## Your objective
Below is a listing. Copy each line of it that holds the word "samples".
+++++
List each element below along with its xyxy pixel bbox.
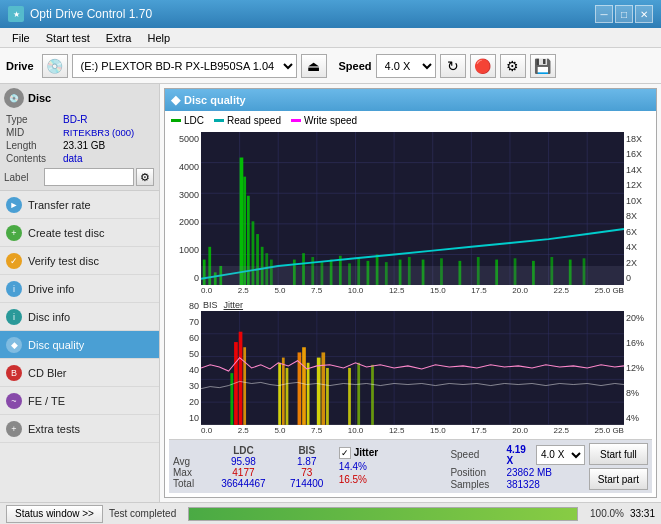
- panel-icon: ◆: [171, 93, 180, 107]
- cd-bler-label: CD Bler: [28, 367, 67, 379]
- label-icon-button[interactable]: ⚙: [136, 168, 154, 186]
- speed-row: Speed 4.19 X 4.0 X: [450, 444, 584, 466]
- avg-ldc-value: 95.98: [208, 456, 279, 467]
- x-axis-2: 0.0 2.5 5.0 7.5 10.0 12.5 15.0 17.5 20.0…: [201, 425, 624, 435]
- chart2-inner: BIS Jitter: [201, 299, 624, 435]
- disc-quality-icon: ◆: [6, 337, 22, 353]
- minimize-button[interactable]: ─: [595, 5, 613, 23]
- close-button[interactable]: ✕: [635, 5, 653, 23]
- fe-te-icon: ~: [6, 393, 22, 409]
- menu-extra[interactable]: Extra: [98, 30, 140, 46]
- svg-rect-69: [243, 347, 246, 425]
- drive-info-icon: i: [6, 281, 22, 297]
- svg-rect-70: [278, 363, 281, 425]
- disc-quality-label: Disc quality: [28, 339, 84, 351]
- app-icon: ★: [8, 6, 24, 22]
- transfer-rate-label: Transfer rate: [28, 199, 91, 211]
- sidebar-item-transfer-rate[interactable]: ► Transfer rate: [0, 191, 159, 219]
- create-test-label: Create test disc: [28, 227, 104, 239]
- ldc-col-header: LDC: [208, 445, 279, 456]
- sidebar-item-cd-bler[interactable]: B CD Bler: [0, 359, 159, 387]
- max-jitter: 16.5%: [339, 474, 447, 485]
- write-legend-label: Write speed: [304, 115, 357, 126]
- progress-bar: [189, 508, 577, 520]
- svg-rect-77: [321, 353, 325, 425]
- svg-rect-80: [357, 363, 360, 425]
- chart-legend: LDC Read speed Write speed: [169, 115, 652, 128]
- length-value: 23.31 GB: [63, 140, 153, 151]
- speed-select[interactable]: 4.0 X: [376, 54, 436, 78]
- progress-percent: 100.0%: [590, 508, 624, 519]
- menu-help[interactable]: Help: [139, 30, 178, 46]
- chart2-svg: [201, 311, 624, 425]
- legend-ldc: LDC: [171, 115, 204, 126]
- drive-select[interactable]: (E:) PLEXTOR BD-R PX-LB950SA 1.04: [72, 54, 297, 78]
- sidebar-item-drive-info[interactable]: i Drive info: [0, 275, 159, 303]
- read-dot: [214, 119, 224, 122]
- samples-value: 381328: [506, 479, 539, 490]
- bis-title: BIS: [203, 300, 218, 310]
- sidebar-item-fe-te[interactable]: ~ FE / TE: [0, 387, 159, 415]
- speed-stat-label: Speed: [450, 449, 502, 460]
- avg-jitter: 14.4%: [339, 461, 447, 472]
- y-axis-left: 5000 4000 3000 2000 1000 0: [169, 132, 201, 295]
- status-window-button[interactable]: Status window >>: [6, 505, 103, 523]
- eject-button[interactable]: ⏏: [301, 54, 327, 78]
- label-input[interactable]: [44, 168, 134, 186]
- menu-start-test[interactable]: Start test: [38, 30, 98, 46]
- position-row: Position 23862 MB: [450, 467, 584, 478]
- svg-rect-81: [371, 365, 374, 425]
- nav-items: ► Transfer rate + Create test disc ✓ Ver…: [0, 191, 159, 502]
- fe-te-label: FE / TE: [28, 395, 65, 407]
- title-bar: ★ Opti Drive Control 1.70 ─ □ ✕: [0, 0, 661, 28]
- jitter-checkbox[interactable]: ✓: [339, 447, 351, 459]
- svg-rect-74: [302, 347, 306, 425]
- length-label: Length: [6, 140, 61, 151]
- ldc-legend-label: LDC: [184, 115, 204, 126]
- sidebar-item-disc-quality[interactable]: ◆ Disc quality: [0, 331, 159, 359]
- legend-read: Read speed: [214, 115, 281, 126]
- svg-rect-51: [201, 311, 624, 425]
- start-full-button[interactable]: Start full: [589, 443, 648, 465]
- drive-icon-btn[interactable]: 💿: [42, 54, 68, 78]
- extra-tests-label: Extra tests: [28, 423, 80, 435]
- sidebar-item-verify-test-disc[interactable]: ✓ Verify test disc: [0, 247, 159, 275]
- chart1-wrapper: 5000 4000 3000 2000 1000 0: [169, 132, 652, 295]
- drive-info-label: Drive info: [28, 283, 74, 295]
- max-row-label: Max: [173, 467, 208, 478]
- charts-area: LDC Read speed Write speed 5000: [165, 111, 656, 497]
- avg-row-label: Avg: [173, 456, 208, 467]
- speed-stat-select[interactable]: 4.0 X: [536, 445, 585, 465]
- type-value: BD-R: [63, 114, 153, 125]
- transfer-rate-icon: ►: [6, 197, 22, 213]
- status-time: 33:31: [630, 508, 655, 519]
- save-button[interactable]: 💾: [530, 54, 556, 78]
- start-part-button[interactable]: Start part: [589, 468, 648, 490]
- mid-label: MID: [6, 127, 61, 138]
- sidebar-item-disc-info[interactable]: i Disc info: [0, 303, 159, 331]
- refresh-button[interactable]: ↻: [440, 54, 466, 78]
- chart1-canvas: [201, 132, 624, 285]
- total-bis-value: 714400: [279, 478, 335, 489]
- x-axis-1: 0.0 2.5 5.0 7.5 10.0 12.5 15.0 17.5 20.0…: [201, 285, 624, 295]
- speed-label: Speed: [339, 60, 372, 72]
- samples-label: Samples: [450, 479, 502, 490]
- burn-button[interactable]: 🔴: [470, 54, 496, 78]
- main-area: 💿 Disc Type BD-R MID RITEKBR3 (000) Leng…: [0, 84, 661, 502]
- position-value: 23862 MB: [506, 467, 552, 478]
- sidebar-item-create-test-disc[interactable]: + Create test disc: [0, 219, 159, 247]
- total-ldc-value: 36644467: [208, 478, 279, 489]
- svg-rect-78: [326, 368, 329, 425]
- y-axis-left-2: 80 70 60 50 40 30 20 10: [169, 299, 201, 435]
- settings-button[interactable]: ⚙: [500, 54, 526, 78]
- maximize-button[interactable]: □: [615, 5, 633, 23]
- bis-col-header: BIS: [279, 445, 335, 456]
- label-label: Label: [4, 172, 42, 183]
- svg-rect-72: [286, 368, 289, 425]
- read-legend-label: Read speed: [227, 115, 281, 126]
- menu-bar: File Start test Extra Help: [0, 28, 661, 48]
- toolbar: Drive 💿 (E:) PLEXTOR BD-R PX-LB950SA 1.0…: [0, 48, 661, 84]
- menu-file[interactable]: File: [4, 30, 38, 46]
- mid-value: RITEKBR3 (000): [63, 127, 153, 138]
- sidebar-item-extra-tests[interactable]: + Extra tests: [0, 415, 159, 443]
+++++
## Exercise answer
- samples-value: 381328: [506, 479, 539, 490]
- samples-label: Samples: [450, 479, 502, 490]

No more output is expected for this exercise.